[Transcribed page contents]
━━━
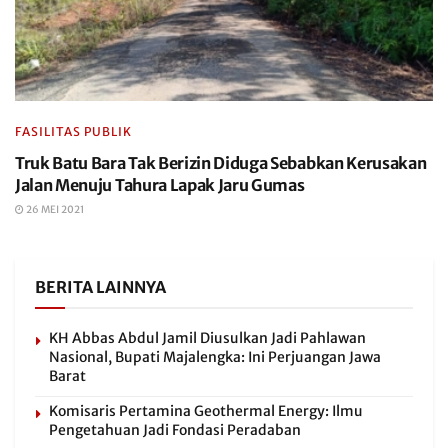
FASILITAS PUBLIK
Truk Batu Bara Tak Berizin Diduga Sebabkan Kerusakan
Jalan Menuju Tahura Lapak Jaru Gumas
26 MEI 2021
BERITA LAINNYA
KH Abbas Abdul Jamil Diusulkan Jadi Pahlawan
Nasional, Bupati Majalengka: Ini Perjuangan Jawa
Barat
Komisaris Pertamina Geothermal Energy: Ilmu
Pengetahuan Jadi Fondasi Peradaban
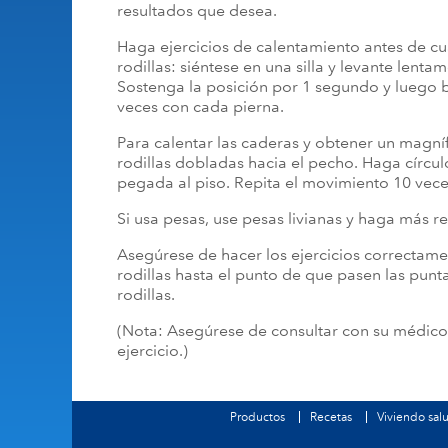
resultados que desea.
Haga ejercicios de calentamiento antes de cua
rodillas: siéntese en una silla y levante lenta
Sostenga la posición por 1 segundo y luego b
veces con cada pierna.
Para calentar las caderas y obtener un magní
rodillas dobladas hacia el pecho. Haga círcul
pegada al piso. Repita el movimiento 10 vece
Si usa pesas, use pesas livianas y haga más 
Asegúrese de hacer los ejercicios correctame
rodillas hasta el punto de que pasen las punt
rodillas.
(Nota: Asegúrese de consultar con su médic
ejercicio.)
Productos
Recetas
Viviendo sal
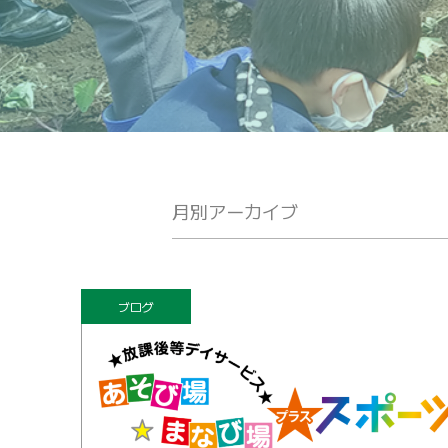
月別アーカイブ
ブログ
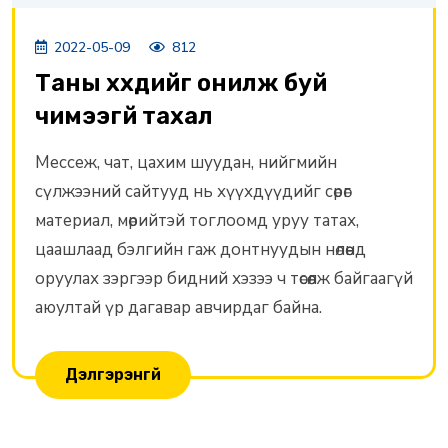
2022-05-09
812
Таны хүүхдийг онилж буй
чимээгүй тахал
Мессеж, чат, цахим шуудан, нийгмийн
сүлжээний сайтууд нь хүүхдүүдийг сөрөг
материал, мөрийтэй тоглоомд уруу татах,
цаашлаад бэлгийн гаж донтнуудын нөлөөнд
оруулах зэргээр бидний хэзээ ч төсөөлж байгаагүй
аюултай үр дагавар авчирдаг байна.
Дэлгэрэнгүй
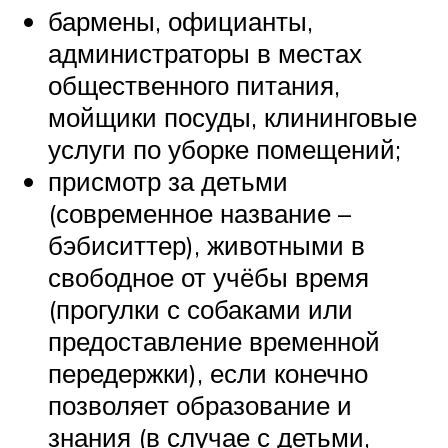
бармены, официанты,
администраторы в местах
общественного питания,
мойщики посуды, клининговые
услуги по уборке помещений;
присмотр за детьми
(современное название –
бэбиситтер), животными в
свободное от учёбы время
(прогулки с собаками или
предоставление временной
передержки), если конечно
позволяет образование и
знания (в случае с детьми,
━━━
**Brief:** Look through the entries above and copy each line that has "Jadi" in it.

**Answer space:**
KH Abbas Abdul Jamil Diusulkan Jadi Pahlawan
Pengetahuan Jadi Fondasi Peradaban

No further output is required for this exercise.